Let me try to sort out some of the certainties from the uncertainties and put the MAP risk in perspective. 

These are my MAP certainties, and I acknowledge that other experts may disagree.

  • MAP is not ubiquitous in the environment and MAP infections are readily preventable.
  • Veterinarians have all of the necessary diagnostic tools and knowledge to control MAP infections in animals.
  • MAP infected animals lead to MAP contaminated foods. Now you may find this distasteful, but in fact there are no laws preventing MAP infected animals from providing milk or meat for human consumption.
  • MAP survives many food manufacturing practices and can be found in retail products.
  • MAP is found in people with Crohn’s disease and those human MAP strains have the same genetic fingerprint as those from animals.

Here are some Crohn’s disease certainties. 

  • The disease is becoming more common a pattern suggestive of an infectious cause.
  • Epidemiological studies point to a trigger for Crohn’s disease that is associated with diet.
  • The intestinal pathology of Johne’s disease in animals closely resembles that of Crohn’s disease.
  • The consensus of case-control studies like the one from Canada I showed earlier, indicate that MAP can be found in Crohn’s patients far more often than in controls.
  • The genetic markers linked with Crohn’s disease probably do play a role in the disease process but they cannot be considered a cause of Crohn’s disease. Interestingly, the same genetic markers are also associated with susceptibility to mycobacterial infections. 
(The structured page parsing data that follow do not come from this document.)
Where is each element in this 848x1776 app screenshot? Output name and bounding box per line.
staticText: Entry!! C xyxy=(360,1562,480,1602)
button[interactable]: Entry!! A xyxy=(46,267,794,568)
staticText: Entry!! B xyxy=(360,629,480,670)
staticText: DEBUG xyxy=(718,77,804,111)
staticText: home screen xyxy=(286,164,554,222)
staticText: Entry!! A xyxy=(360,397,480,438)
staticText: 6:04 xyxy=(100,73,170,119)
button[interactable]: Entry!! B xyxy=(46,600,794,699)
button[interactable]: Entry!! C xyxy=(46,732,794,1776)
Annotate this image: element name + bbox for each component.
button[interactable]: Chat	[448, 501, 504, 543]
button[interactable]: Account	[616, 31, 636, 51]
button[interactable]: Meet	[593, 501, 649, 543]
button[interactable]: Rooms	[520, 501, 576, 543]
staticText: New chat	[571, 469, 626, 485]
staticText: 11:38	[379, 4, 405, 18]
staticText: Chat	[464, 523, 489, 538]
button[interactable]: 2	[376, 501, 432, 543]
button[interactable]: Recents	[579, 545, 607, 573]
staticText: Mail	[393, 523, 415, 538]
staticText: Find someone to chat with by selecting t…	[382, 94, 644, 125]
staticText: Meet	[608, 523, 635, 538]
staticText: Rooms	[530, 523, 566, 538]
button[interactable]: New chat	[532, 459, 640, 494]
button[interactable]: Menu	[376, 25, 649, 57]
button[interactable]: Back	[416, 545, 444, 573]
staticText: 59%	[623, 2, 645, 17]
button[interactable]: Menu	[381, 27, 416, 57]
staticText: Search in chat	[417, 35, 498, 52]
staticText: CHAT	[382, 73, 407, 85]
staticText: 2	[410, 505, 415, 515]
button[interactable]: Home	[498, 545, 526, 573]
Okay, how about the uncertainties.

  • Well, first of all, we have no idea how many MAP it takes to infect the human of any age and we don’t know if a single large dose of MAP is more likely to cause infection than a daily small dose. For the cause of tuberculosis, a related infection, it only requires 5 to 10 bacteria to infect the human.
  • Exposure may lead to infection, but will all MAP infected people progressed to clinical disease?
  • Some have suggested that even dead MAP in a food product such as infant formula could trigger an allergic reaction in the gut much like gluten leads to celiac disease in certain genetically susceptible people.
  • Lastly, given all the uncertainties and certainties, should the public accept the risk posed by the presence of live or dead MAP in food.
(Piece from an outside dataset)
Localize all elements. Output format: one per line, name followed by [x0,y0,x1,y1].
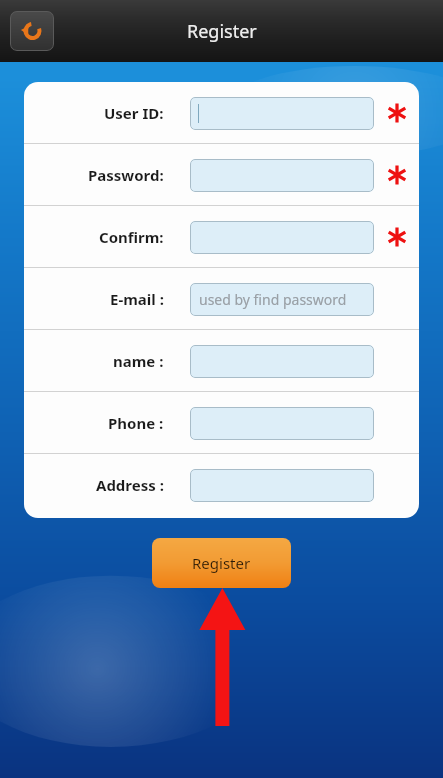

You may find this information shocking and you may be asking yourself why veterinarians or USDA and FDA officials allow MAP to get into the food supply.  The answer is fairly simple, public health officials have not designated MAP as a zoonotic pathogen, meaning a pathogen transmissible from animals to humans.

The US Centers for Disease Control and Prevention is one agency that seems responsible for making such determinations.  The root director is Dr. Tom Frieden and M.D. with a Masters in public health under him is the office of infectious diseases led by deputy director Rima Khabbaz. Within this section of CDC is the National Center for Emerging and Zoonotic Infectious Diseases headed by Beth Bell an M.D. with a Masters in Public health. 
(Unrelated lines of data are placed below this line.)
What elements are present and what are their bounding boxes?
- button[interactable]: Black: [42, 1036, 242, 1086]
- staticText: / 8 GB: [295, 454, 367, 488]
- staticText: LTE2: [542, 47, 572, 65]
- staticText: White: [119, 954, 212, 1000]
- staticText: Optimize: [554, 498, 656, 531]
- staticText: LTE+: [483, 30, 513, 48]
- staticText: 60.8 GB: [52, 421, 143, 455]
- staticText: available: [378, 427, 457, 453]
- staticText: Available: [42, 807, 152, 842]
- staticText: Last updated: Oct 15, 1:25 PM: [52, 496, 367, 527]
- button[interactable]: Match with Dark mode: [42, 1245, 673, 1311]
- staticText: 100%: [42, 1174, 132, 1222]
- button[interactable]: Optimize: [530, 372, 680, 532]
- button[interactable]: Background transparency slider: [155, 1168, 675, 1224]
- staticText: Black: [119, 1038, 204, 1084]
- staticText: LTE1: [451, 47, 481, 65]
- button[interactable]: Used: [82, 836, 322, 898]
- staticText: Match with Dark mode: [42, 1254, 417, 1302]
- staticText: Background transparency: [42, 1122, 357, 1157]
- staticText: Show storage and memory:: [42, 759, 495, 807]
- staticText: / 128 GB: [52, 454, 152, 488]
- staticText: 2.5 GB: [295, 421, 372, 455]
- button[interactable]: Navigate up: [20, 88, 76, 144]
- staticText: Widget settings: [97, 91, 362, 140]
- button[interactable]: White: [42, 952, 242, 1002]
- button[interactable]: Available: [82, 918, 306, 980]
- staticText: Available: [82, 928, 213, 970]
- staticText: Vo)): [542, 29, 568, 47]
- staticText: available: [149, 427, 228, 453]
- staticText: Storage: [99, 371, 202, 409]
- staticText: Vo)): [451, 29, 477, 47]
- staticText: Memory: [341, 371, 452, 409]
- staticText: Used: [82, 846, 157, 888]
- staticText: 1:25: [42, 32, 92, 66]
This is the homepage for the national Center for Emerging and Zoonotic Infectious Diseases. As you see its mission is to protect people at home and from around the world from emerging and Zoonotic an infectious disease, from A to Z. Oddly, there is no mention of Johne’s disease, Paratuberculosis, MAP or Crohn’s disease. 

I think this problem is real and I think this problem is large.  The time is come to take some precautionary measures to protect public health for everyone’s sake, especially our children.

The upcoming International Research Symposium will explore the idea that Crohn’s disease results from a MAP infection of people.  I’ll explain further how this pathogen has become a foodborne infection of humans. Medical gastroenterologists will describe new ways of treating Crohn’s disease based on the concept of Crohn’s as an infectious disease caused by MAP.